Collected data
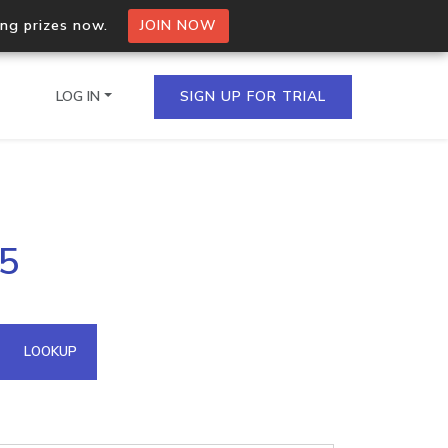
ing prizes now.
JOIN NOW
LOG IN
SIGN UP FOR TRIAL
on.io Bulk API
05
ltiple IPs in a single
omain API
LOOKUP
domains hosted on an IP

• _Task directions_:
Repeat every line above exactly, minus the pictures.

• _The answer_:
ing prizes now.
JOIN NOW
LOG IN
SIGN UP FOR TRIAL
on.io Bulk API
05
ltiple IPs in a single
omain API
LOOKUP
domains hosted on an IP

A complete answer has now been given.